§ **What is being asked**: Every record should be copied exactly, and the images omitted.

● ● ●

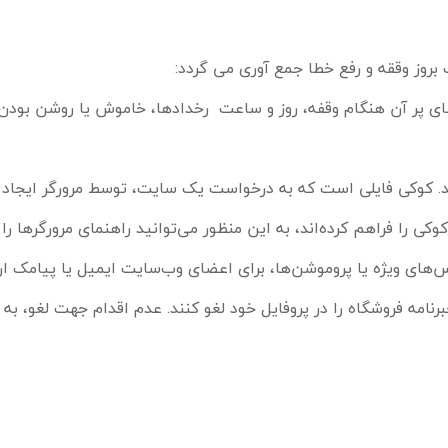
بروز وققه و رفع خطا جمع آوری می گردد
:
ای پر آن هنگام وقفه، روز و ساعت رخدادها، خاموش یا روشن بودن
. کوکی فایلی است که به درخواست یک سایت، توسط مرورگر ایجاد
کوکی را فراهم کرده
اند، به این منظور می
توانید راهنمای مرورگرها را
س
های ویژه یا پروموشن
ها، برای اعضای وب
سایت ایمیل یا پیامک ارس
نامه فروشگاه را در پروفایل خود لغو کنند. عدم اقدام جهت لغو، به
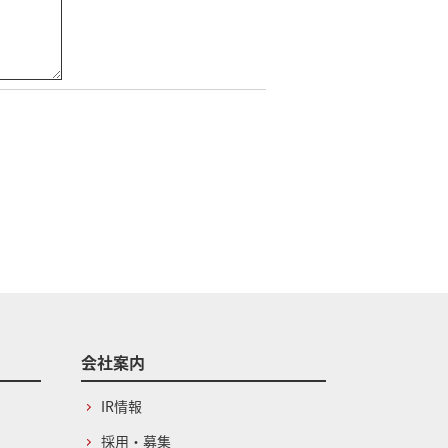
会社案内
IR情報
採用・募集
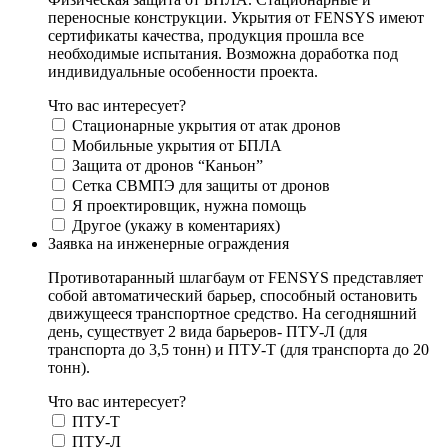
переносные конструкции. Укрытия от FENSYS имеют
сертификаты качества, продукция прошла все
необходимые испытания. Возможна доработка под
индивидуальные особенности проекта.
Что вас интересует?
Стационарные укрытия от атак дронов
Мобильные укрытия от БПЛА
Защита от дронов “Каньон”
Сетка СВМПЭ для защиты от дронов
Я проектировщик, нужна помощь
Другое (укажу в коментариях)
Заявка на инженерные ограждения
Противотаранный шлагбаум от FENSYS представляет
собой автоматический барьер, способный остановить
движущееся транспортное средство. На сегодняшний
день, существует 2 вида барьеров- ПТУ-Л (для
транспорта до 3,5 тонн) и ПТУ-Т (для транспорта до 20
тонн).
Что вас интересует?
ПТУ-Т
ПТУ-Л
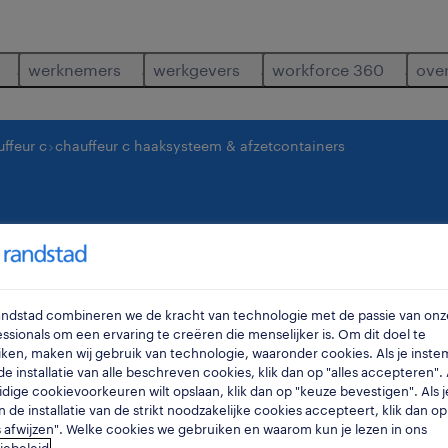
werknemers
werkgevers
workforce 360
ove
ffeur c
chauffeur c haaksysteem & afzetcontainers
haaksysteem & afz
schoten
,
Randstad combineren we de kracht van technologie met de passie van onz
ssionals om een ervaring te creëren die menselijker is. Om dit doel te
ken, maken wij gebruik van technologie, waaronder cookies. Als je inste
e installatie van alle beschreven cookies, klik dan op "alles accepteren". A
idige cookievoorkeuren wilt opslaan, klik dan op "keuze bevestigen". Als j
n de installatie van de strikt noodzakelijke cookies accepteert, klik dan op
s afwijzen". Welke cookies we gebruiken en waarom kun je lezen in ons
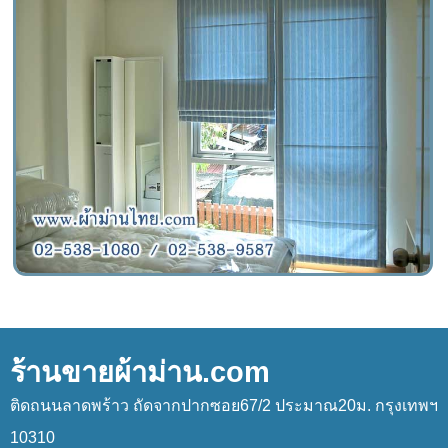
ร้านขายผ้าม่าน.com
ติดถนนลาดพร้าว ถัดจากปากซอย67/2 ประมาณ20ม. กรุงเทพฯ
10310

● ● ●

§ **Solution**:
بروز وققه و رفع خطا جمع آوری می گردد
:
ای پر آن هنگام وقفه، روز و ساعت رخدادها، خاموش یا روشن بودن
. کوکی فایلی است که به درخواست یک سایت، توسط مرورگر ایجاد
کوکی را فراهم کرده
اند، به این منظور می
توانید راهنمای مرورگرها را
س
های ویژه یا پروموشن
ها، برای اعضای وب
سایت ایمیل یا پیامک ارس
نامه فروشگاه را در پروفایل خود لغو کنند. عدم اقدام جهت لغو، به
会社案内
IR情報
採用・募集
переносные конструкции. Укрытия от FENSYS имеют
сертификаты качества, продукция прошла все
необходимые испытания. Возможна доработка под
индивидуальные особенности проекта.
Что вас интересует?
Стационарные укрытия от атак дронов
Мобильные укрытия от БПЛА
Защита от дронов “Каньон”
Сетка СВМПЭ для защиты от дронов
Я проектировщик, нужна помощь
Другое (укажу в коментариях)
Заявка на инженерные ограждения
Противотаранный шлагбаум от FENSYS представляет
собой автоматический барьер, способный остановить
движущееся транспортное средство. На сегодняшний
день, существует 2 вида барьеров- ПТУ-Л (для
транспорта до 3,5 тонн) и ПТУ-Т (для транспорта до 20
тонн).
Что вас интересует?
ПТУ-Т
ПТУ-Л
werknemers
werkgevers
workforce 360
ove
ffeur c
chauffeur c haaksysteem & afzetcontainers
haaksysteem & afz
schoten
,
Randstad combineren we de kracht van technologie met de passie van onz
ssionals om een ervaring te creëren die menselijker is. Om dit doel te
ken, maken wij gebruik van technologie, waaronder cookies. Als je inste
e installatie van alle beschreven cookies, klik dan op "alles accepteren". A
idige cookievoorkeuren wilt opslaan, klik dan op "keuze bevestigen". Als j
n de installatie van de strikt noodzakelijke cookies accepteert, klik dan op
s afwijzen". Welke cookies we gebruiken en waarom kun je lezen in ons
ร้านขายผ้าม่าน.com
ติดถนนลาดพร้าว ถัดจากปากซอย67/2 ประมาณ20ม. กรุงเทพฯ
10310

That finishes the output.